*** Opening Input material ***

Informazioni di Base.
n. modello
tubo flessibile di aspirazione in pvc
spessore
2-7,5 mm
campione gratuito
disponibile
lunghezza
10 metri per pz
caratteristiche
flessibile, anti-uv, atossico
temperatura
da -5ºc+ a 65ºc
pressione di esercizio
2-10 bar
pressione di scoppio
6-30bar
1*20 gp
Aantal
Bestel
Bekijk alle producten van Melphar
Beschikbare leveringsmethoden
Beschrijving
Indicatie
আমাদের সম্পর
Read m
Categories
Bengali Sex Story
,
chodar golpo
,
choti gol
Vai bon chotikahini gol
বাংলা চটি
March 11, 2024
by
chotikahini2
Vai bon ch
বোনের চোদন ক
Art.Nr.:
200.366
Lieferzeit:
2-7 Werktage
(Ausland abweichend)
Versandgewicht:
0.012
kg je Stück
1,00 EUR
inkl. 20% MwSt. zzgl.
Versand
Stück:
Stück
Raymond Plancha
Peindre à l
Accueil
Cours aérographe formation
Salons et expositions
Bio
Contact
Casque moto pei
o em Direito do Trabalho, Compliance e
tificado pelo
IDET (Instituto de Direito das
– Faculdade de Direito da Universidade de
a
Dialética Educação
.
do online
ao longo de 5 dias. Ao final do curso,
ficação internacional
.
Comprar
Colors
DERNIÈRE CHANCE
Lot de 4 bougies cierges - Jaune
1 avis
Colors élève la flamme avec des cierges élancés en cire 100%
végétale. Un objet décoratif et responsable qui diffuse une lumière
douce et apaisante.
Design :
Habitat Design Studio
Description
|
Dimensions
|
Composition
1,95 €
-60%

*** Closing Input material ***
*** Opening Input material ***

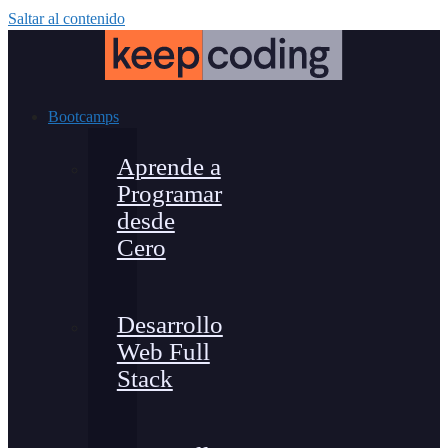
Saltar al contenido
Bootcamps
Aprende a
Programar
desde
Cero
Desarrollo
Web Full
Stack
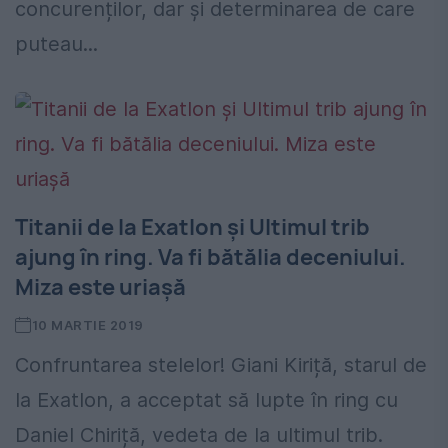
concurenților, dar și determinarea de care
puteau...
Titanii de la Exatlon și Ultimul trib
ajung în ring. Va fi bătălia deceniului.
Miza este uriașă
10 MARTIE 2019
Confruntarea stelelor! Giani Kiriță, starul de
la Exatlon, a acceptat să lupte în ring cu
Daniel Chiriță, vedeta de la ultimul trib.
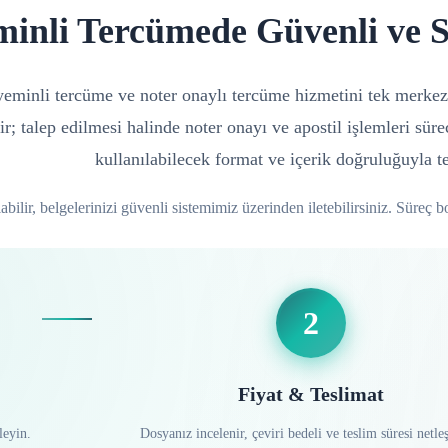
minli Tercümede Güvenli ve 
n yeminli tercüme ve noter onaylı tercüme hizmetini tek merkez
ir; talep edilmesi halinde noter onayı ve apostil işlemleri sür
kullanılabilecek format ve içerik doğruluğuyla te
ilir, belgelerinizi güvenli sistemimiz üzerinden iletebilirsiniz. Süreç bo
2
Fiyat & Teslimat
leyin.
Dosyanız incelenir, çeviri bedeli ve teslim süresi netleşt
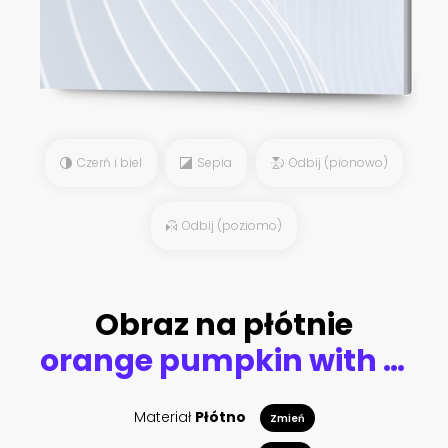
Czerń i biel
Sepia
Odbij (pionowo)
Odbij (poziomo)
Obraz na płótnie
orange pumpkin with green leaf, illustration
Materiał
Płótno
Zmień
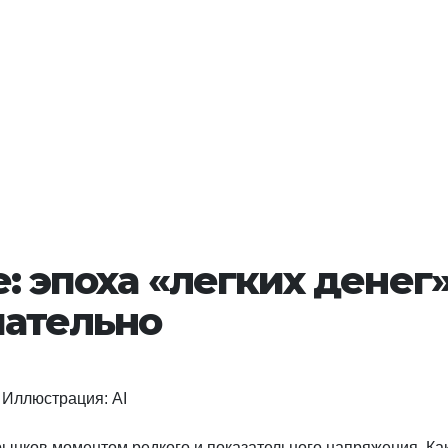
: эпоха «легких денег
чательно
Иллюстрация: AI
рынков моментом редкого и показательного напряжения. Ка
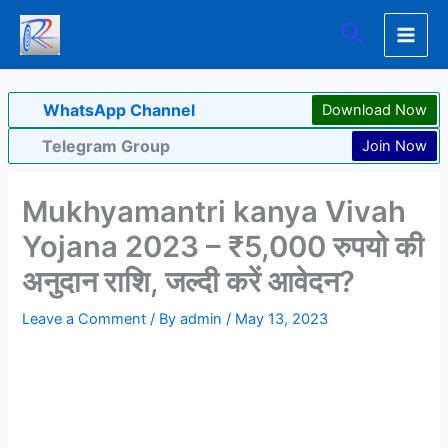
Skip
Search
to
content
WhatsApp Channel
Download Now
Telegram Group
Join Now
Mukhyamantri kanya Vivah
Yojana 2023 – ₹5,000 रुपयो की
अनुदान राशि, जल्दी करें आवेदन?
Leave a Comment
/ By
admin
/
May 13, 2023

*** Closing Input material ***

Your goal: Look through the records and copy every line that has the word "noter".

Output for this task:
n yeminli tercüme ve noter onaylı tercüme hizmetini tek merkez
ir; talep edilmesi halinde noter onayı ve apostil işlemleri sür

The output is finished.